TOKYO, 7 aprile (Reuters) - Un rallentamento della crescita aspetta le economie in via di sviluppo dell'Asia orientale e del Pacifico quest'anno, ma l'area resterà la regione mondiale a più rapida crescita per via dell'impatto dello stimolo multimiliardario della Cina sui suoi vicini, secondo la Banca mondiale.

Il Pil nell'Asia orientale in via di sviluppo si espanderà del 5,3% quest'anno, secondo le stime della banca mondiale diffuse oggi. Stime in calo dalle precedenti di una crescita 6,7% e dalla crescita dell'anno scorso di un 8%, con la crisi finanziaria che ha ridotto le esportazioni e la domanda interna.
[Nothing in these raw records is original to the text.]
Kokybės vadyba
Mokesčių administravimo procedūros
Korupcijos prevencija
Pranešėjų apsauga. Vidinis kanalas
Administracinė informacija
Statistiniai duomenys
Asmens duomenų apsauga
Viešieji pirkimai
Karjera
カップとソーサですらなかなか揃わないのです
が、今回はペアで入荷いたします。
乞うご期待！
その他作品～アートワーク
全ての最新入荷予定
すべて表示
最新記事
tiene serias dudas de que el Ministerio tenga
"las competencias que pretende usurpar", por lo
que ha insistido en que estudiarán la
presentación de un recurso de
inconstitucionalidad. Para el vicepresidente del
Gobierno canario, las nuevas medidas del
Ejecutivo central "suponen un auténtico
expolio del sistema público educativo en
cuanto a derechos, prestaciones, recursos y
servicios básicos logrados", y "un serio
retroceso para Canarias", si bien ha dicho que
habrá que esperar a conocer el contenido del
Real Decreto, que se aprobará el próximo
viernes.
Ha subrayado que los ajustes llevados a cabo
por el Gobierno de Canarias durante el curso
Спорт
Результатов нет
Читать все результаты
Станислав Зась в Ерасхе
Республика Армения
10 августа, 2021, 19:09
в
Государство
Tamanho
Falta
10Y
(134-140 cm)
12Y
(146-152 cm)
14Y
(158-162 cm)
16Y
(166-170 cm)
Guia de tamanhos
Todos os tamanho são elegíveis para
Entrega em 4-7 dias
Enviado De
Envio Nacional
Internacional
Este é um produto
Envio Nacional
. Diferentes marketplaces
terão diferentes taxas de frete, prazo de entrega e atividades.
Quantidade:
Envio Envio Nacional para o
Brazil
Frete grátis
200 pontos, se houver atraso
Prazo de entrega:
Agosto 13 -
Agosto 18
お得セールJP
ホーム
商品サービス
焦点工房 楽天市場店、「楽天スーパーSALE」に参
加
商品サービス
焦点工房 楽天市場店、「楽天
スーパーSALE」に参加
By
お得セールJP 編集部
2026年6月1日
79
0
Ad ogni modo, la crisi finanziaria potrebbe comportare tempi più lunghi per un ritorno alla normalità nei paesi emergenti, poiché il sistema finanziario nelle economie avanzate è ancora a rischio di turbolenze, ha detto la banca. "Un ritorno a un'espansione più forte dell'economia in Cina l'anno prossimo dovrebbe aiutare a sostenere la crescita fra i paesi dell'Asia orientale e dell'area del Pacifico" ha detto la banca mondiale nel suo rapporto aggiornato sull'Asia orientale. "Ma una rirpesa sostenibile dipenderà alla fine dagli sviluppi delle economie avanzate. Ci sono sostanziali rischi al ribasso per la ripresa e la conseguente crescita nei paesi sviluppati". Per un grafico cliccare su here

La Cina crescerà quest'anno del 6,5%, ha detto la banca mondiale, in calo dalle stime di una crescita del 7,5% e dalla crescita del 9% dell'anno scorso. In ogni caso, lo stimolo della Cina per 587 miliardi di dollari aiuterà il paese.